The Minister of State with responsibility for forestry, Michael Healy-Rae, has said any farmer who wants to plant agroforestry should "wait until we improve the scheme".
Speaking in the Seanad yesterday (Tuesday, April 29), Minister Healy-Rae said that he did "not agree with the terms of the scheme at present".
"They are not good enough. The scheme is not attractive enough.
"The first bit of advice I would give to a farmer who wants to plant agroforestry at the moment is to wait until we improve the scheme. I want it to be improved, and it will be improved," Minister Healy-Rae told senators.
During a discussion on the forestry sector Minister Healy-Rae said forestry had "got a bad name in recent years".
"One of the main reasons is that if you wanted to thin or clear fell your forest, or if you wanted a permit to make a road, you heard nightmare stories, which were factual, that it would take a year, two years, or two and a half years.
"Nobody should have to wait that long for anything from any department. That should not be the case," the minister said.
He also highlighted that following recent storms there "are 25,000ha of trees on the ground".
But according to Minister Healy-Rae even before the severe impacts of the storm Ireland had a "very serious situation in forestry, in that not enough farmers were planting forestry".
"As there are competing schemes, what we in the department need to do is make it more attractive.
"There is a struggle between competing schemes and the fact is that there are other avenues of land use and people are worried about forestry," he outlined.
However he also told senators that in relation to the government's forestry programme he is "thankful to the officials in the department and the people from the department working on the ground every day".
"They are improving every day.

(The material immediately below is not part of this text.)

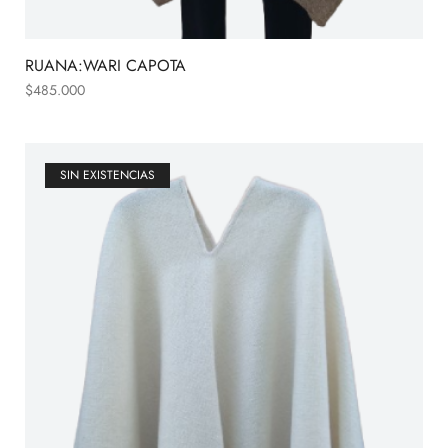
RUANA:WARI CAPOTA
$
485.000
SIN EXISTENCIAS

They are going to be so good by the time this thing is finished that they are going to be frightening.
"People will no more have an application sent in when they will get a licence back.
"I do not want to be flippant about it because there is a serious side to it. There must be proper assessment and evaluation. You would evaluate an awful lot in a year, two years, or two and a half years, so that type of nonsense will not be allowed to continue in the future.
"I stress that it absolutely will not," Minister Healy-Rae told the Seanad.